[Opening RECORDED INFORMATION section]
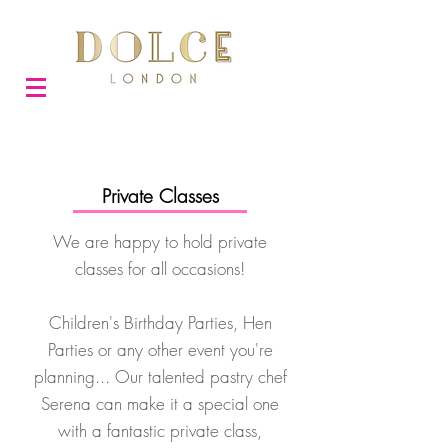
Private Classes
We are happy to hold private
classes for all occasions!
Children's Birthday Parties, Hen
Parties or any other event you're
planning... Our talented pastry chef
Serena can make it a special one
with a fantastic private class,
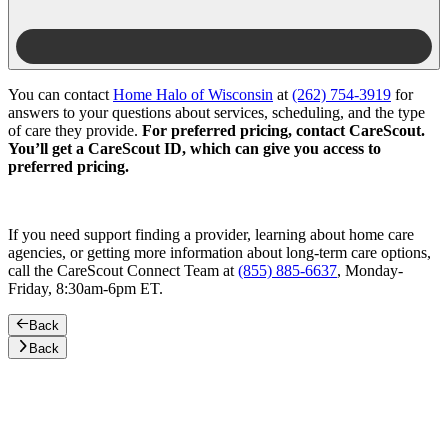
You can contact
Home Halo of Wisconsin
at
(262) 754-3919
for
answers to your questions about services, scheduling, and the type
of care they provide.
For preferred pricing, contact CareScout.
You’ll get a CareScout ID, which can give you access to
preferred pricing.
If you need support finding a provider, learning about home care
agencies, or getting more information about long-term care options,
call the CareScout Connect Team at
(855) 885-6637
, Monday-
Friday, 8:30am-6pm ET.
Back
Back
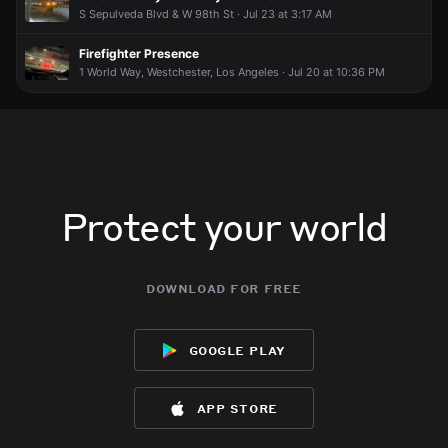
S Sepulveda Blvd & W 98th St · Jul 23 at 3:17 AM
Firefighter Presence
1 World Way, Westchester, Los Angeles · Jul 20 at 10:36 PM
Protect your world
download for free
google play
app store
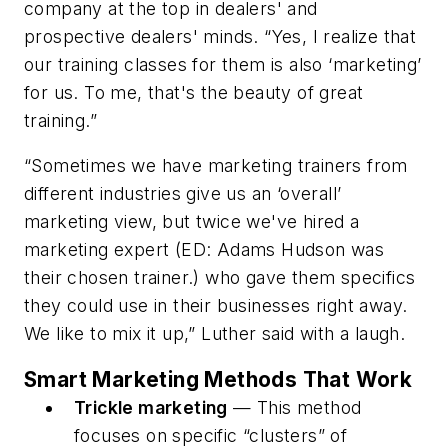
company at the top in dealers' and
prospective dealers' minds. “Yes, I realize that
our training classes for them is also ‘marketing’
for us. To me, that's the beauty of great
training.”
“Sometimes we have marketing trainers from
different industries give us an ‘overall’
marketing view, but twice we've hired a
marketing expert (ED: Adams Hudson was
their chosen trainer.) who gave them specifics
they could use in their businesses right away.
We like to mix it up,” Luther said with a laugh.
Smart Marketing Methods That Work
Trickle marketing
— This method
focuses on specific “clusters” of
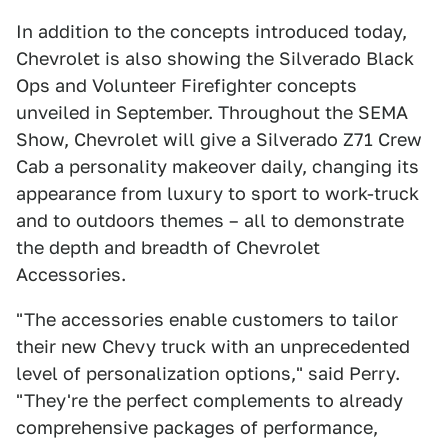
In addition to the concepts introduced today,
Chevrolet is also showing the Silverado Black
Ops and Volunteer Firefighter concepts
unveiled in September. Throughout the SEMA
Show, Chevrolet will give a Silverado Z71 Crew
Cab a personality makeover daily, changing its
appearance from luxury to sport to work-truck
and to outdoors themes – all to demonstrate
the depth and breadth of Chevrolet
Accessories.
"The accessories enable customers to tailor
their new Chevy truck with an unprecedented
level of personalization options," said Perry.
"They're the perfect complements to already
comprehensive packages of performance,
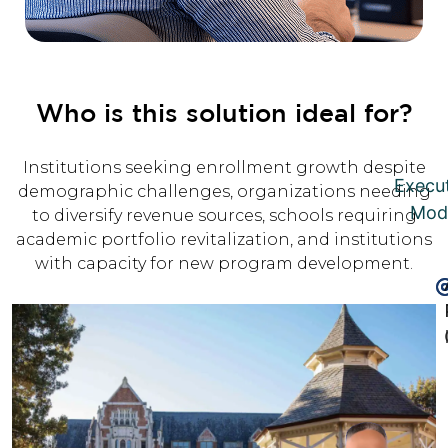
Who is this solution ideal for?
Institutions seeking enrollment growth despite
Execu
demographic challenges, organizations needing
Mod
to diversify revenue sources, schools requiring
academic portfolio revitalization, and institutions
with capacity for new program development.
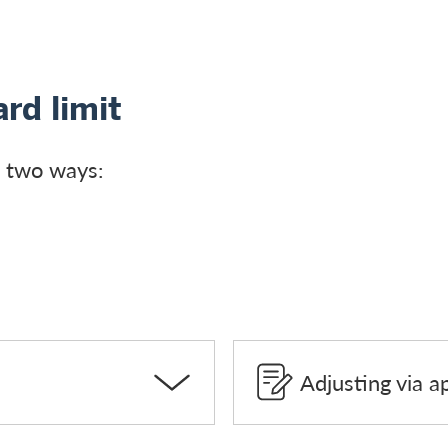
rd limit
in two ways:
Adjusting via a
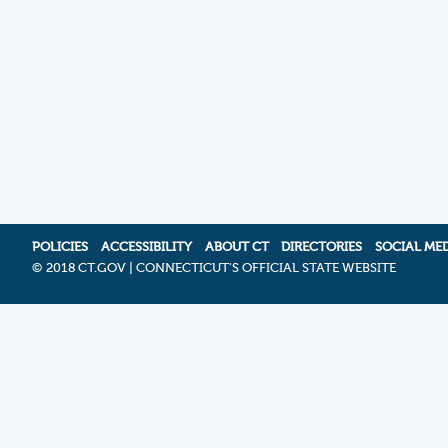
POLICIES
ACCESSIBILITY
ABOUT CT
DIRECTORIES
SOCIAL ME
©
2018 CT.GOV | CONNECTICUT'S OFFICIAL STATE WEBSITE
[Closing RECORDED INFORMATION section]
Beginning with the line that contains "appearance from luxury to sport to work-truck" and ending with the final line of the listing, return each line exactly. Omit all pictures.

appearance from luxury to sport to work-truck
and to outdoors themes – all to demonstrate
the depth and breadth of Chevrolet
Accessories.
"The accessories enable customers to tailor
their new Chevy truck with an unprecedented
level of personalization options," said Perry.
"They're the perfect complements to already
comprehensive packages of performance,
Who is this solution ideal for?
Institutions seeking enrollment growth despite
Execu
demographic challenges, organizations needing
Mod
to diversify revenue sources, schools requiring
academic portfolio revitalization, and institutions
with capacity for new program development.
rd limit
in two ways:
Adjusting via a
POLICIES
ACCESSIBILITY
ABOUT CT
DIRECTORIES
SOCIAL ME
©
2018 CT.GOV | CONNECTICUT'S OFFICIAL STATE WEBSITE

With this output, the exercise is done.